In general, for spinning rust, you want the minimum queue depth
possible for keeping the device active because merging is a very
important performance enhancement and once the drive is fully occupied
simply sending more tags won't improve latency.  We used to recommend a
depth of about 4 for this reason.  A co-operative device can help you
find the optimal by returning QUEUE_FULL when it's fully occupied so we
have a mechanism to track the queue full returns and change the depth
interactively.

For high iops devices, these considerations went out of the window and
it's generally assumed (without varying evidence) the more tags the
better.

For this case, it seems the opposite - less is more.
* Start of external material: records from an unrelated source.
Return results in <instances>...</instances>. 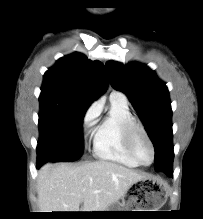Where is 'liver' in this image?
I'll list each match as a JSON object with an SVG mask.
<instances>
[{"instance_id": "6515ba94", "label": "liver", "mask_w": 203, "mask_h": 219, "mask_svg": "<svg viewBox=\"0 0 203 219\" xmlns=\"http://www.w3.org/2000/svg\"><path fill=\"white\" fill-rule=\"evenodd\" d=\"M145 178L144 173L105 160L47 163L38 173V205L41 212L105 211Z\"/></svg>"}]
</instances>
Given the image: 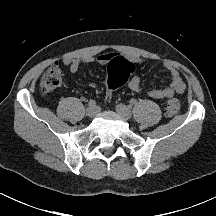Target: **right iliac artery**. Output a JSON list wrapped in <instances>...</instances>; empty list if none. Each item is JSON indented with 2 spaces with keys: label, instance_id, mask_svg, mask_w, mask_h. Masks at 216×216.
Masks as SVG:
<instances>
[{
  "label": "right iliac artery",
  "instance_id": "right-iliac-artery-1",
  "mask_svg": "<svg viewBox=\"0 0 216 216\" xmlns=\"http://www.w3.org/2000/svg\"><path fill=\"white\" fill-rule=\"evenodd\" d=\"M88 104L89 106H96L95 100H90Z\"/></svg>",
  "mask_w": 216,
  "mask_h": 216
}]
</instances>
And I seem to be hitting closer to the sweet spot there, with more merges.

SSDs have a peculiar lifetime problem in that when they get
erase block starved they start behaving more like spinning rust in that
they reach a processing limit but only for writes, so lowering the
write queue depth (which we don't even have a knob for) might be a good
solution.  Trying to track the erase block problem has been a constant
bugbear.

I am only doing read performance test here, and the disks are SAS3.0 SSDs HUSMM1640ASS204, so not exactly slow.


I'm assuming you're using spinning rust in the above, so it sounds like
the firmware in the card might be eating the queue full returns.  I
could see this happening in RAID mode, but it shouldn't happen in jbod
mode.

Not sure on that, but I didn't check too much. I did try to increase fio queue depth and sdev queue depth to be very large to clobber the disks, but still nothing.